* Task *
For the records that follow, give the number of lines in which the word "como" occurs, with nothing added.

[Extracted data entries]
★ ★ ★ ★ ★
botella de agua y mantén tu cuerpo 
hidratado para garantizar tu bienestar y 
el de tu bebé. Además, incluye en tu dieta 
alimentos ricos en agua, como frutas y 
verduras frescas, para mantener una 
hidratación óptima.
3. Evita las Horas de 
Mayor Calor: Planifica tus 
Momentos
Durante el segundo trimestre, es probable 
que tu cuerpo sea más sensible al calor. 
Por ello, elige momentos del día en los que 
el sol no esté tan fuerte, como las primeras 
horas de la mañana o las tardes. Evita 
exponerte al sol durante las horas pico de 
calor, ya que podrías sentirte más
★ ★ ★ ★ ★
* Answer for this exercise *
2